I have some geo targeting code whcih I want to behave in a particular way if the site is being spidered by a robot e.g. google etc.
Is there any way to infer this?
I have some geo targeting code whcih I want to behave in a particular way if the site is being spidered by a robot e.g. google etc.
Is there any way to infer this?
Presenting different content to search engine crawlers and human visitors - called cloaking - is a risky thing, and can be punished by the search engine if detected.
That said, check out this SO answer with several links to well-maintained "bot lists". You would have to parse the USER_AGENT string and compare it against such a bot list.
You can check this by the user-agent property. For more info on user agent strings, check here: http://www.user-agents.org/ Mark the records with type "R = Robot, crawler, spider ". Bit this is not guaranteed, the user-agent property might be changes by several factors and this is not 100% reliable.

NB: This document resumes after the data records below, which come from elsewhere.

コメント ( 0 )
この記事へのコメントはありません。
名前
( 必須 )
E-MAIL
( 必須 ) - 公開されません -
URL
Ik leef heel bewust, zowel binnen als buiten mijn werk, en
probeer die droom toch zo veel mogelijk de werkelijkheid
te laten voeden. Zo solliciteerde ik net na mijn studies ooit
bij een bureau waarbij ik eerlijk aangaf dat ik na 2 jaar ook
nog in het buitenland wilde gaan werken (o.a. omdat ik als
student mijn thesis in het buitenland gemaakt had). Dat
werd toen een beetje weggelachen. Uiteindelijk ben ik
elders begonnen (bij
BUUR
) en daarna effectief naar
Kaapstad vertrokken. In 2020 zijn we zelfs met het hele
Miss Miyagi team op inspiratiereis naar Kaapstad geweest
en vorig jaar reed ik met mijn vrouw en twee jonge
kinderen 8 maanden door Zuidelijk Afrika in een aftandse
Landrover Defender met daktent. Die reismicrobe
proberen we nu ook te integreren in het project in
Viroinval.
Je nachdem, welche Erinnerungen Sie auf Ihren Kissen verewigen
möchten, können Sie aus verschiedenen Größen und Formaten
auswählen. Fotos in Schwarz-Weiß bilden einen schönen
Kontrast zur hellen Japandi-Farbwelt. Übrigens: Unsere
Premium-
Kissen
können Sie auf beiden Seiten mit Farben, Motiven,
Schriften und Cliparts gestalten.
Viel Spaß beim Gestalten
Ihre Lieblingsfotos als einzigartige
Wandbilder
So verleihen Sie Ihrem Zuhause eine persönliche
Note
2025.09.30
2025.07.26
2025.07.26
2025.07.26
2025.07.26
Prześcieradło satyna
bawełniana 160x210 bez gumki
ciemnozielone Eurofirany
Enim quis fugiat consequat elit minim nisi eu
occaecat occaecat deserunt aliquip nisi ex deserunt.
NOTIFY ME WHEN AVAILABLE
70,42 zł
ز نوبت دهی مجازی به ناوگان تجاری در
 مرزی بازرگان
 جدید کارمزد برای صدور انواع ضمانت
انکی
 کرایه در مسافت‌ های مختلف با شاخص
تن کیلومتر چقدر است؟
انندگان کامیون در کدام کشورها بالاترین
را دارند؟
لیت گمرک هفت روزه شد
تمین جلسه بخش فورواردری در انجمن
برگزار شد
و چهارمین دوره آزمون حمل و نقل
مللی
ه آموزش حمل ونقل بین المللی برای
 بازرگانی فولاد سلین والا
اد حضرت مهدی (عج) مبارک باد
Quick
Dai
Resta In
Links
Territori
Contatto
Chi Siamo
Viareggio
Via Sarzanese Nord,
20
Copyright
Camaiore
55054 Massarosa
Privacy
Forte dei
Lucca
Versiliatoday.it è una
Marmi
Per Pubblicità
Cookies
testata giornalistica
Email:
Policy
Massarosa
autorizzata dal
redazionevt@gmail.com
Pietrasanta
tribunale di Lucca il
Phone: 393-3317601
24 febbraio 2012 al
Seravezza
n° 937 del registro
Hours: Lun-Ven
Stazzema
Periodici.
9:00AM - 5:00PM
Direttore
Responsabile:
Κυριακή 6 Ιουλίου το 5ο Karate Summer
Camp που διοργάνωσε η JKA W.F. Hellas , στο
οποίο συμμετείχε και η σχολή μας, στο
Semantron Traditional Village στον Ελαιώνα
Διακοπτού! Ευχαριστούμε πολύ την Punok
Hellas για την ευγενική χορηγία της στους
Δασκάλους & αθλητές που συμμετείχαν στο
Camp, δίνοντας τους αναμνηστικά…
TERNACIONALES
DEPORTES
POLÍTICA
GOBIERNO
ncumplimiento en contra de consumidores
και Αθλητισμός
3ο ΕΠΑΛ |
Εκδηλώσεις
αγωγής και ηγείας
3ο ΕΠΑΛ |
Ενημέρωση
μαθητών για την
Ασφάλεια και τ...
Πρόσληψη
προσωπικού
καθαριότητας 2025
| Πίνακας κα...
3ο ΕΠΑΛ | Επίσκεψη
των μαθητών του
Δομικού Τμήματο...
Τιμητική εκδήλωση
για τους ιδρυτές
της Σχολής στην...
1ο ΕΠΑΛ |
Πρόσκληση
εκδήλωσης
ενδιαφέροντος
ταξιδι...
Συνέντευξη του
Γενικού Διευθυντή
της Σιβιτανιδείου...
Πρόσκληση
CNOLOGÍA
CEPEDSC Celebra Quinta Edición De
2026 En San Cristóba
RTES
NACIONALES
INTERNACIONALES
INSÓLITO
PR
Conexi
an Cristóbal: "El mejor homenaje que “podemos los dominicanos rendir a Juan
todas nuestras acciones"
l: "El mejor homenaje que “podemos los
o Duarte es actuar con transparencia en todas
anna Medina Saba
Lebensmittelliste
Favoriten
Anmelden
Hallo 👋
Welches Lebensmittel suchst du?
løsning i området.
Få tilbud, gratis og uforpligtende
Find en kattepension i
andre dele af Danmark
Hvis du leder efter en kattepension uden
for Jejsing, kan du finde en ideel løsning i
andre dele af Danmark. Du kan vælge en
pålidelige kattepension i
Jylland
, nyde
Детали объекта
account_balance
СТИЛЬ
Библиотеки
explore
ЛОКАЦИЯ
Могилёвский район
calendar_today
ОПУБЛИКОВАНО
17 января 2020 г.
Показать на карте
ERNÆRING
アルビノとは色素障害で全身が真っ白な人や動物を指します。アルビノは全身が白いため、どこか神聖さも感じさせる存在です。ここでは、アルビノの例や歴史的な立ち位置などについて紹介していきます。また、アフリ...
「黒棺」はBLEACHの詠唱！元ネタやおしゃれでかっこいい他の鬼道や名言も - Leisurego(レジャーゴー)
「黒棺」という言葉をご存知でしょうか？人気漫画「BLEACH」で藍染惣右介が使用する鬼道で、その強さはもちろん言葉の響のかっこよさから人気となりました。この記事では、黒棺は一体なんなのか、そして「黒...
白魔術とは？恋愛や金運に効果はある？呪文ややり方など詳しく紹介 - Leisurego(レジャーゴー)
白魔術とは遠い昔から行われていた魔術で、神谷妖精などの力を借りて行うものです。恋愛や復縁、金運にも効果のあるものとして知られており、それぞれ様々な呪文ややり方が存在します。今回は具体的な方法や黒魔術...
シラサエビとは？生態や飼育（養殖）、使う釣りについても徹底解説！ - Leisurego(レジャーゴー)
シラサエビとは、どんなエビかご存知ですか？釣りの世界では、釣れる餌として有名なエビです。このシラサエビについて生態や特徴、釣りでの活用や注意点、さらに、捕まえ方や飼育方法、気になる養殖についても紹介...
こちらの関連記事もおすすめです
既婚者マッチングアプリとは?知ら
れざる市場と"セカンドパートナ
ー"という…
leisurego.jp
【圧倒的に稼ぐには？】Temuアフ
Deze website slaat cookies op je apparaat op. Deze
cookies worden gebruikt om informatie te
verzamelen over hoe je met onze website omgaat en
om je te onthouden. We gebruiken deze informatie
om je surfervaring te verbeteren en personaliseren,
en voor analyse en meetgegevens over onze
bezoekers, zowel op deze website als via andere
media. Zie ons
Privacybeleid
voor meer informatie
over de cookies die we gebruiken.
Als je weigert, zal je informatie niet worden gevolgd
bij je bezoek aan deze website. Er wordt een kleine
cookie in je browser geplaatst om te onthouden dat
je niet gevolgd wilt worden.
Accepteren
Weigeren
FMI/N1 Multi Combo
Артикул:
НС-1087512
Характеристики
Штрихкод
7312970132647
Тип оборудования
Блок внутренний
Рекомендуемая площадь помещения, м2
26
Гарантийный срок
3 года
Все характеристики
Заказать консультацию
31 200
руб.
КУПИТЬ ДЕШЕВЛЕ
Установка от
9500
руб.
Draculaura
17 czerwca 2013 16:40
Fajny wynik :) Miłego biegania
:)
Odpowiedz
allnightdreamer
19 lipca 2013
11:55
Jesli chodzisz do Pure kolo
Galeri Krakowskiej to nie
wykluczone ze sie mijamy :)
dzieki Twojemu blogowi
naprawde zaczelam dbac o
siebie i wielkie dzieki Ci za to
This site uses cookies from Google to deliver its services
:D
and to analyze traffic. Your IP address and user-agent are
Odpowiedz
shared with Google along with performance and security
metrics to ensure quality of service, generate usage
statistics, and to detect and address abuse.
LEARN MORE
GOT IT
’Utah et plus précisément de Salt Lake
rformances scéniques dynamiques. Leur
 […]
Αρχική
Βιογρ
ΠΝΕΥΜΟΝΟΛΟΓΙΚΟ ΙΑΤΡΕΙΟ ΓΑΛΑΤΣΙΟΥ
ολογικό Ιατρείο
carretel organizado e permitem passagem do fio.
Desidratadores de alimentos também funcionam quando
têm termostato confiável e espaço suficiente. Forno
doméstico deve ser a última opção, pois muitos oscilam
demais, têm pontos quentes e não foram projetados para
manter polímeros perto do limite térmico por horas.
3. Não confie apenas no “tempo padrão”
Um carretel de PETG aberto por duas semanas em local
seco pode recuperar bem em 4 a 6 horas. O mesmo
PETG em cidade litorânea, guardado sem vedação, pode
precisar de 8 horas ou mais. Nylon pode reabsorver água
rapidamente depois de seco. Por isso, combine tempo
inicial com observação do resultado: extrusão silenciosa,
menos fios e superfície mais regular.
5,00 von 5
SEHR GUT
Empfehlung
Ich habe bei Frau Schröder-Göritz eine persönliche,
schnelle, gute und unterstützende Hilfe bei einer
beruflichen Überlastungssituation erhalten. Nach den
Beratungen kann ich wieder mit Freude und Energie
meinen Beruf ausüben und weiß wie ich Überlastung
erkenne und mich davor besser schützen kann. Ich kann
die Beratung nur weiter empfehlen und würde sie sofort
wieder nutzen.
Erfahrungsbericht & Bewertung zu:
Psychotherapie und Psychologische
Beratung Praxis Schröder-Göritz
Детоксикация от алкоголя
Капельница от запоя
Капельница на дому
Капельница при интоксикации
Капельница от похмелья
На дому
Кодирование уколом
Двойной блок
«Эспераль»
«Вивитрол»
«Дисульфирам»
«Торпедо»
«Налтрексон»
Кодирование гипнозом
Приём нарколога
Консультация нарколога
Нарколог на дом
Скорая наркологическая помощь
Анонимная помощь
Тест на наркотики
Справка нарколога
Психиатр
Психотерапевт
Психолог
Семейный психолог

You can do it by checking for the user-agent, or the IP. It may be preferable to use the latter as it's not unknown for other, less reputable bots, to spoof the user-agent of the big guys. Even for google et al their IPs tend to be in narrow ranges, so detecting on IP shouldn't require compiling of vast lists.
If you are only interested in the well set up reputable bots e.g. Google, Yahoo, MSN/Live/Bing/whatever-it-is-today, Ask etc then you can use round trip DNS checking.
1) Check for known user agent (look for known substring such as googlebot)
e.g. Mozilla/5.0 (compatible; Googlebot/2.1; +http://www.google.com/bot.html
2) Do a reverse DNS for the requesting IP and check that it comes from a reasonable domain.
e.g. rdns of 66.249.71.202 is crawl-66-249-71-202.googlebot.com (so happy that it comes from googlebot.com)
3) On it's own step 2 can be faked, so now check the dns of the A record for the result returned in step 2 and ensure you have the original requesting IP.
e.g. dns for above is
crawl-66-249-71-202.googlebot.com. A 66.249.71.202
66.249.71.202 was the requesting IP address so this is a valid googlebot.